Hurt and viciously betrayed, Dakota pours out her heart on a piece of paper, places it in a bottle, and hurls it into the ocean. But it doesn't quite go where she expects…
Jack Sauvage finds the bottle washed up on the shore and responds to Dakota's letter. Except what if his straight-laced life doesn’t jive with the free-spirited girl he’s only seen from afar? As Jack creates a persona he believes she’ll love, they slowly fall for each other with each new letter. Now Jack is trying to find a way to make this delicate, on-paper romance happen in real life…without revealing his deception.
The concept is absolutely brilliant, even if the execution lacked commitment.
A lot of people have complained at the concept of the relationship - Jack pretends to be somebody else to woo Dakota, and I have to admit it doesn't sit perfectly well with me, but it all worked out well enough and Dakota was understandably upset at the deceit so I think the storyline developed and followed through well. I liked how well Gehrman made it clear that despite the fact he was pretending to be Alejandro, Jack was generally getting closer to Dakota and she would have liked him without the deceit.

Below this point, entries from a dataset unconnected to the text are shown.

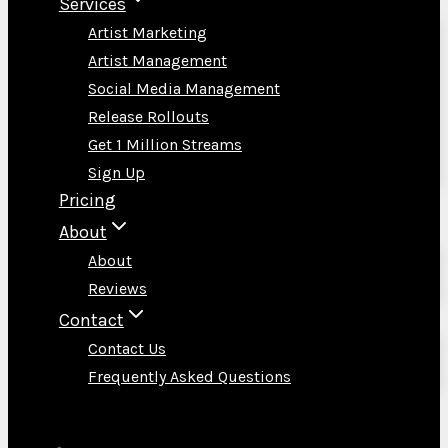
Services
Artist Marketing
Artist Management
Social Media Management
Release Rollouts
Get 1 Million Streams
Sign Up
Pricing
About
About
Reviews
Contact
Contact Us
Frequently Asked Questions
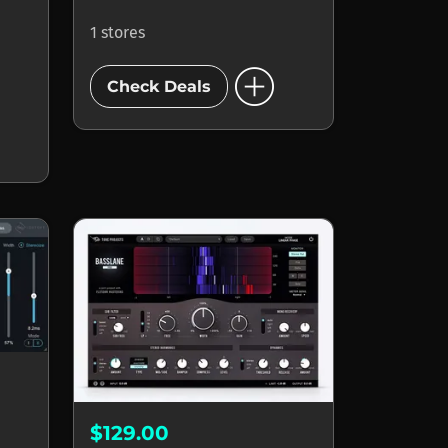
1 stores
add_circle
Check Deals
$129.00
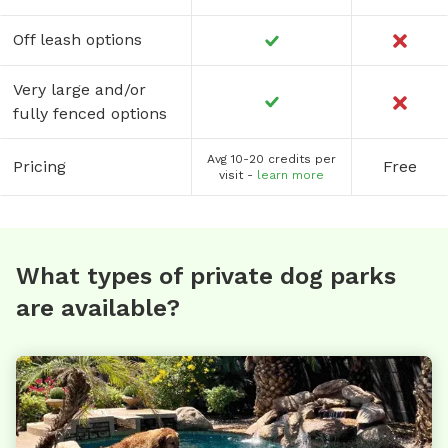
Off leash options
Very large and/or
fully fenced options
Avg 10-20 credits per
Pricing
Free
visit -
learn more
What types of private dog parks
are available?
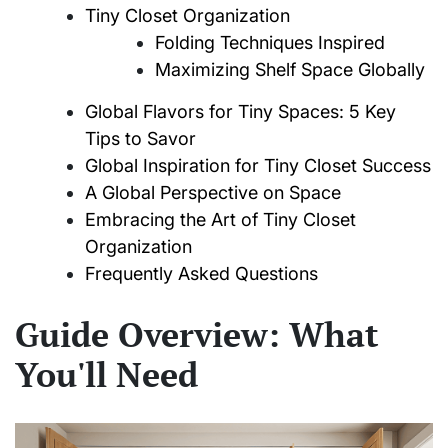
Tiny Closet Organization
Folding Techniques Inspired
Maximizing Shelf Space Globally
Global Flavors for Tiny Spaces: 5 Key
Tips to Savor
Global Inspiration for Tiny Closet Success
A Global Perspective on Space
Embracing the Art of Tiny Closet
Organization
Frequently Asked Questions
Guide Overview: What
You'll Need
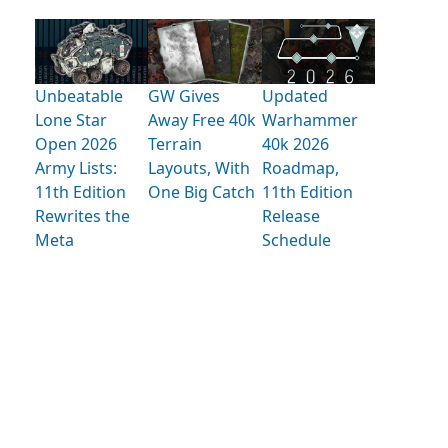
Unbeatable
GW Gives
Updated
Lone Star
Away Free 40k
Warhammer
Open 2026
Terrain
40k 2026
Army Lists:
Layouts, With
Roadmap,
11th Edition
One Big Catch
11th Edition
Rewrites the
Release
Meta
Schedule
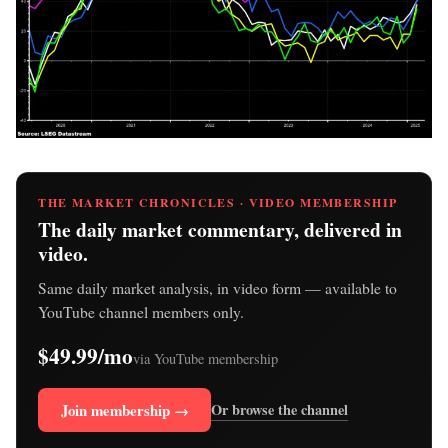
THE MARKET CHRONICLES · VIDEO MEMBERSHIP
The daily market commentary, delivered in
video.
Same daily market analysis, in video form — available to
YouTube channel members only.
$49.99/mo
via YouTube membership
Join membership →
Or browse the channel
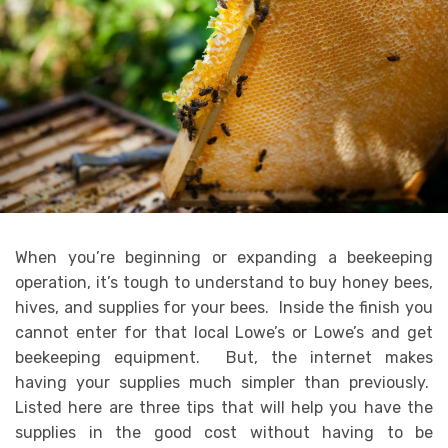
When you’re beginning or expanding a beekeeping
operation, it’s tough to understand to buy honey bees,
hives, and supplies for your bees. Inside the finish you
cannot enter for that local Lowe’s or Lowe’s and get
beekeeping equipment. But, the internet makes
having your supplies much simpler than previously.
Listed here are three tips that will help you have the
supplies in the good cost without having to be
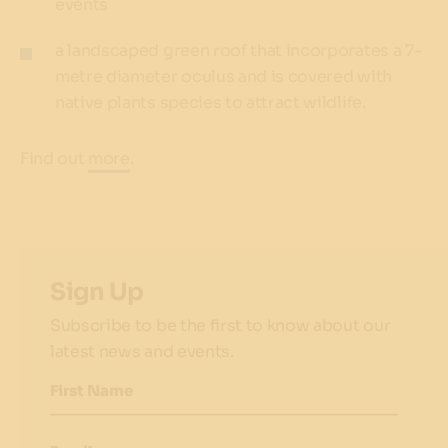
events
a landscaped green roof that incorporates a 7-
metre diameter oculus and is covered with
native plants species to attract wildlife.
Find out
more
.
Sign Up
Subscribe to be the first to know about our
latest news and events.
First Name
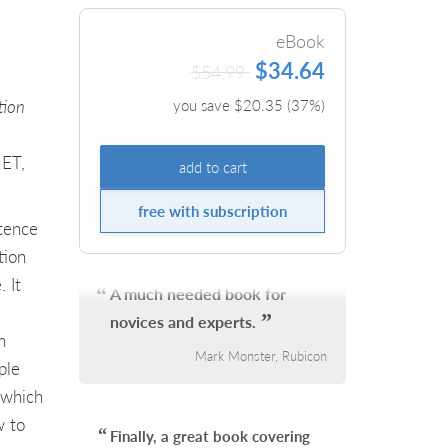
eBook
$34.64
$54.99
tion
you save $
20.35
(
37
%)
NET,
add to cart
free with subscription
tence
tion
 It
A much needed book for
novices and experts.
n
Mark Monster, Rubicon
ple
 which
w to
Finally, a great book covering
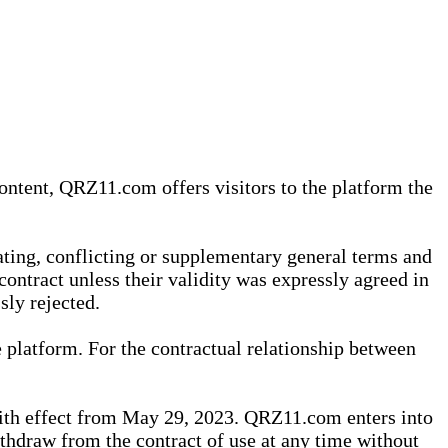
content, QRZ11.com offers visitors to the platform the
iating, conflicting or supplementary general terms and
contract unless their validity was expressly agreed in
sly rejected.
 platform. For the contractual relationship between
th effect from May 29, 2023. QRZ11.com enters into
withdraw from the contract of use at any time without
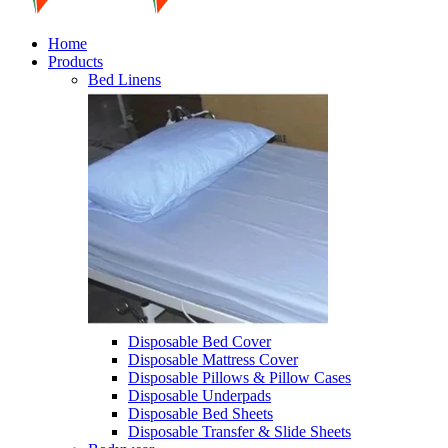
Home
Products
Bed Linens
Disposable Bed Cover
Disposable Mattress Cover
Disposable Pillows & Pillow Cases
Disposable Underpads
Disposable Bed Sheets
Disposable Transfer & Slide Sheets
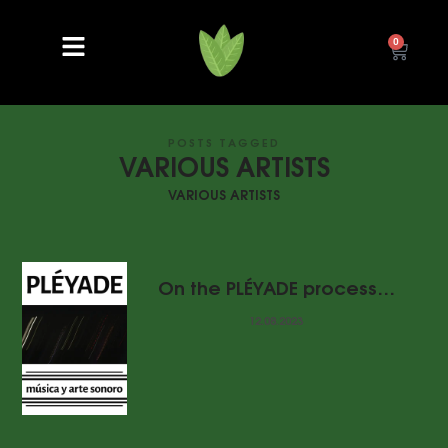
0
POSTS TAGGED
VARIOUS ARTISTS
VARIOUS ARTISTS
On the PLÉYADE process…
12.08.2023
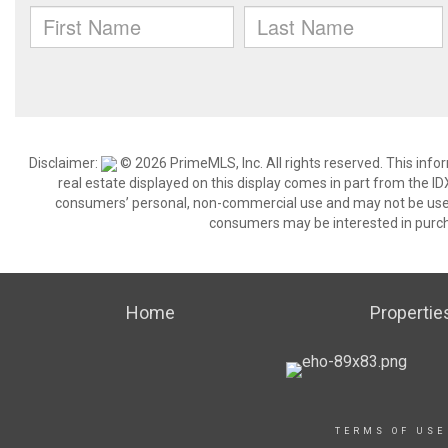
Disclaimer:
© 2026 PrimeMLS, Inc. All rights reserved. This info
real estate displayed on this display comes in part from the 
consumers’ personal, non-commercial use and may not be used 
consumers may be interested in purch
Home
Propertie
TERMS OF USE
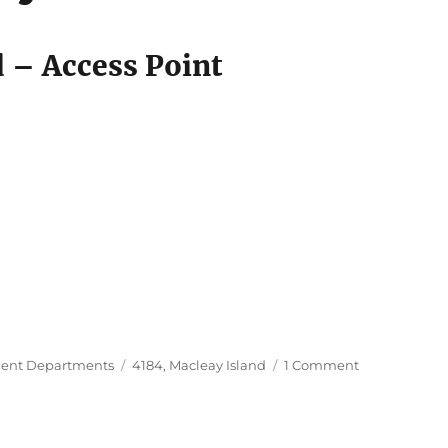
680
d – Access Point
Tags
on
ent Departments
4184
,
Macleay Island
1 Comment
Centrelink,
Macleay
Island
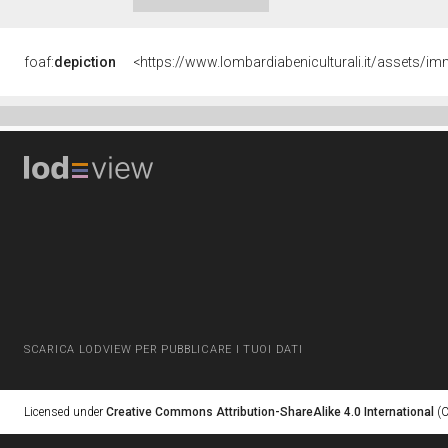
foaf:
depiction
<https://www.lombardiabeniculturali.it/assets
SCARICA LODVIEW PER PUBBLICARE I TUOI DATI
Licensed under
Creative Commons Attribution-ShareAlike 4.0 International
(C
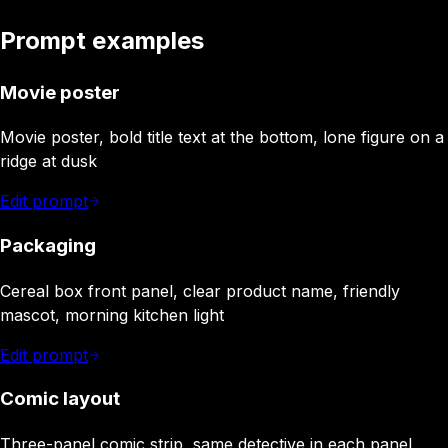
Prompt examples
Movie poster
Movie poster, bold title text at the bottom, lone figure on a
ridge at dusk
Edit prompt
Packaging
Cereal box front panel, clear product name, friendly
mascot, morning kitchen light
Edit prompt
Comic layout
Three-panel comic strip, same detective in each panel,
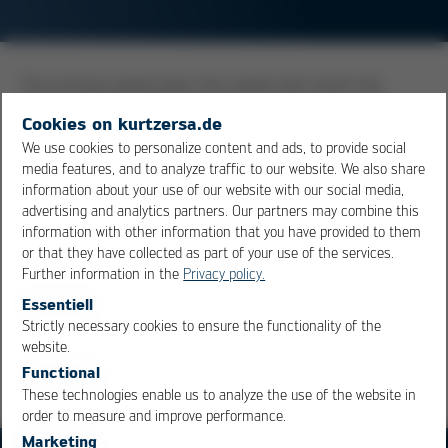
The printing speed gives the speed with which the
solder paste is rolled along the stencil by the squeegee.
Cookies on kurtzersa.de
It is an important factor in the paste printing process,
We use cookies to personalize content and ads, to provide social
as it substantially determines the volume and the form
media features, and to analyze traffic to our website. We also share
of the solder paste deposit printed. Recommended
information about your use of our website with our social media,
speeds are noted in the data sheets of the solder
advertising and analytics partners. Our partners may combine this
information with other information that you have provided to them
paste. For perfect printing results, the squeegee force
or that they have collected as part of your use of the services.
and the squeegee angle also need to be considered.
Further information in the
Privacy policy.
Essentiell
Overview
Strictly necessary cookies to ensure the functionality of the
OK
Cancel
website.
Functional
These technologies enable us to analyze the use of the website in
order to measure and improve performance.
Marketing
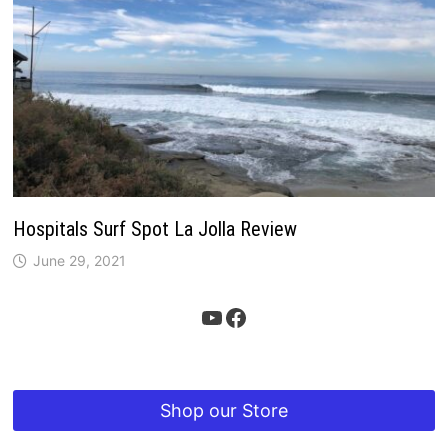
Hospitals Surf Spot La Jolla Review
June 29, 2021
YouTube
Facebook
Shop our Store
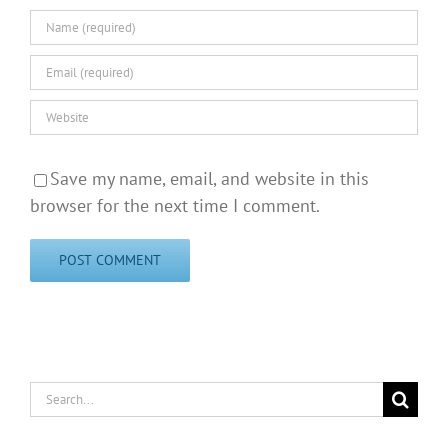
Save my name, email, and website in this
browser for the next time I comment.
Search
for:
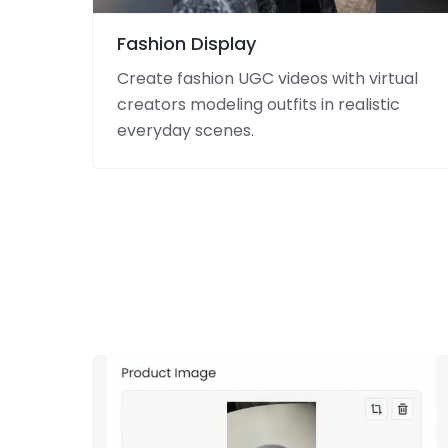
Fashion Display
Create fashion UGC videos with virtual
creators modeling outfits in realistic
everyday scenes.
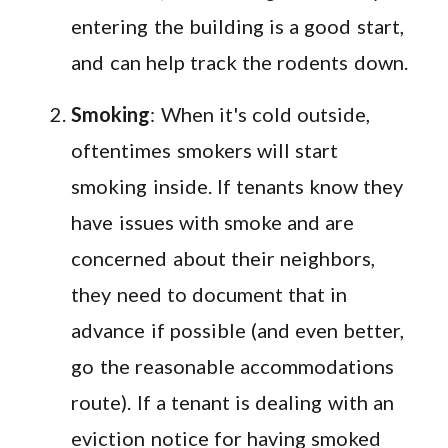
entering the building is a good start,
and can help track the rodents down.
Smoking
: When it's cold outside,
oftentimes smokers will start
smoking inside. If tenants know they
have issues with smoke and are
concerned about their neighbors,
they need to document that in
advance if possible (and even better,
go the reasonable accommodations
route). If a tenant is dealing with an
eviction notice for having smoked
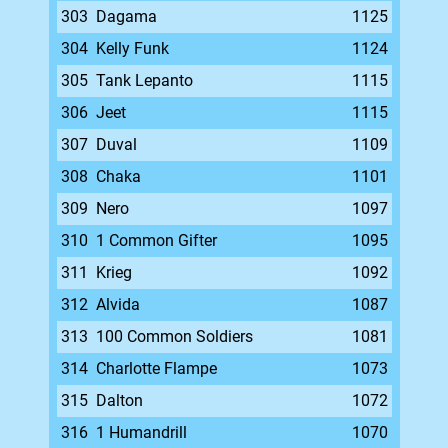
303
Dagama
1125
304
Kelly Funk
1124
305
Tank Lepanto
1115
306
Jeet
1115
307
Duval
1109
308
Chaka
1101
309
Nero
1097
310
1 Common Gifter
1095
311
Krieg
1092
312
Alvida
1087
313
100 Common Soldiers
1081
314
Charlotte Flampe
1073
315
Dalton
1072
316
1 Humandrill
1070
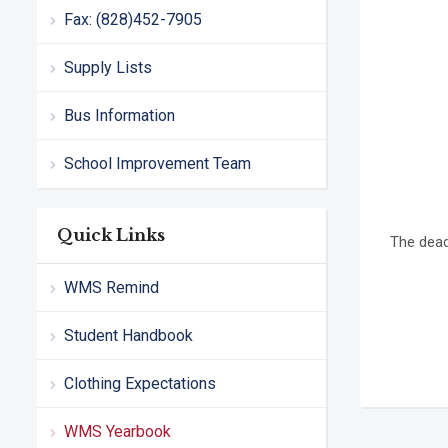
Fax: (828)452-7905
Supply Lists
Bus Information
School Improvement Team
Quick Links
The dead
WMS Remind
Student Handbook
Clothing Expectations
WMS Yearbook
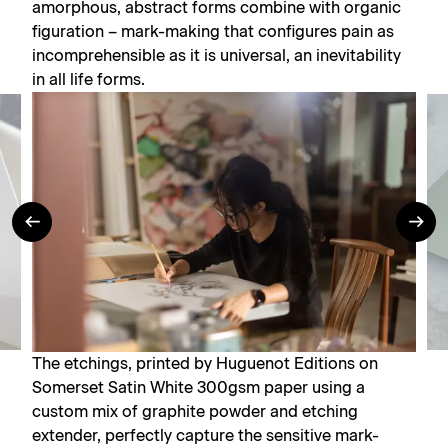
amorphous, abstract forms combine with organic
figuration – mark-making that configures pain as
incomprehensible as it is universal, an inevitability
in all life forms.
The etchings, printed by Huguenot Editions on
Somerset Satin White 300gsm paper using a
custom mix of graphite powder and etching
extender, perfectly capture the sensitive mark-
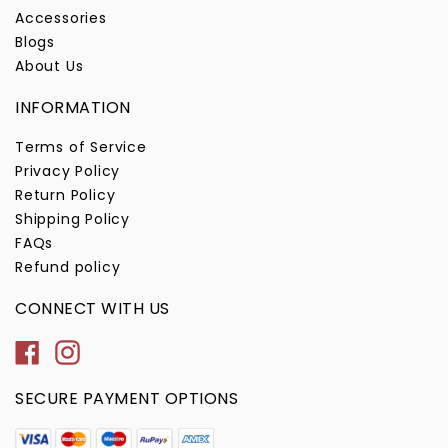
Accessories
Blogs
About Us
INFORMATION
Terms of Service
Privacy Policy
Return Policy
Shipping Policy
FAQs
Refund policy
CONNECT WITH US
Facebook
Instagram
SECURE PAYMENT OPTIONS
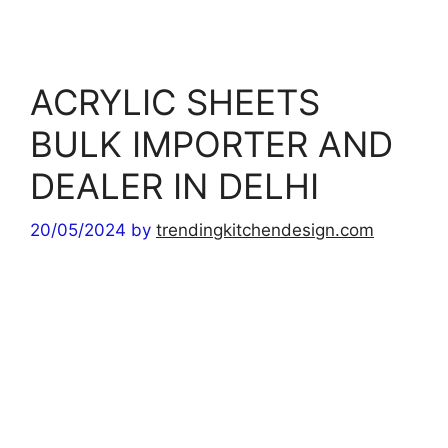
r
i
e
s
ACRYLIC SHEETS
BULK IMPORTER AND
DEALER IN DELHI
20/05/2024
by
trendingkitchendesign.com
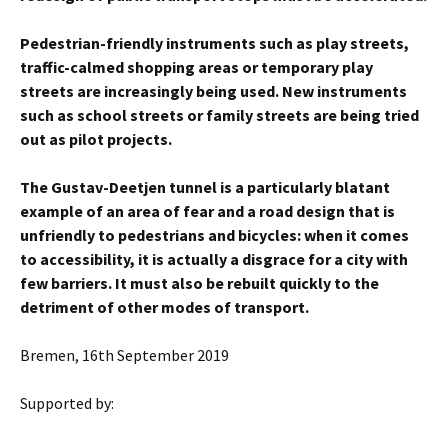
Pedestrian-friendly instruments such as play streets,
traffic-calmed shopping areas or temporary play
streets are increasingly being used. New instruments
such as school streets or family streets are being tried
out as pilot projects.
The Gustav-Deetjen tunnel is a particularly blatant
example of an area of fear and a road design that is
unfriendly to pedestrians and bicycles: when it comes
to accessibility, it is actually a disgrace for a city with
few barriers. It must also be rebuilt quickly to the
detriment of other modes of transport.
Bremen, 16th September 2019
Supported by:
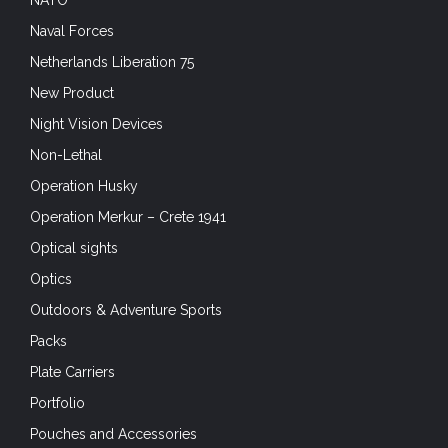
Naval Forces
Netherlands Liberation 75
New Product
Night Vision Devices
Non-Lethal
Operation Husky
Operation Merkur – Crete 1941
Optical sights
Optics
Outdoors & Adventure Sports
Packs
Plate Carriers
Portfolio
Pouches and Accessories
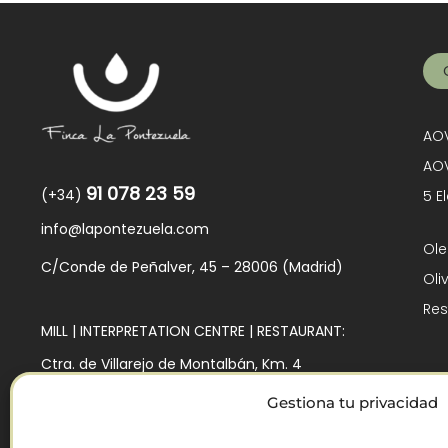
AOV
AOV
91 078 23 59
(+34)
5 E
info@lapontezuela.com
Ole
C/Conde de Peñalver, 45 – 28006 (Madrid)
Oli
Res
MILL | INTERPRETATION CENTRE | RESTAURANT:
Ctra. de Villarejo de Montalbán, Km. 4
45140 – Los Navalmorales (Toledo)
Gestiona tu privacidad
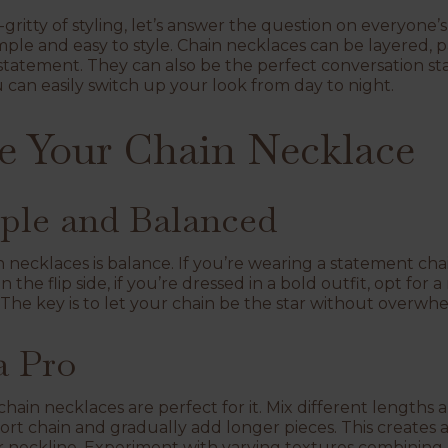
-gritty of styling, let’s answer the question on everyone
mple and easy to style. Chain necklaces can be layered, p
statement. They can also be the perfect conversation sta
ou can easily switch up your look from day to night.
e Your Chain Necklace
mple and Balanced
in necklaces is balance. If you’re wearing a statement chain,
n the flip side, if you’re dressed in a bold outfit, opt fo
The key is to let your chain be the star without overwhe
a Pro
 chain necklaces are perfect for it. Mix different lengths a
hort chain and gradually add longer pieces. This creates a
r neckline. Experiment with varying textures combining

I loved Dakota as a characters, she was flawed and vulnerable, proven by how upset she was that her ex had been with her best friend, but she was also headstrong and knew what she wanted in life. She dealt with Jack's big secret well and I really liked the two of them as characters. The whole thing played out like a Disney Original Movie. If it happened in real life it would be manipulative, but in this it was just super cheesy, super cute fun.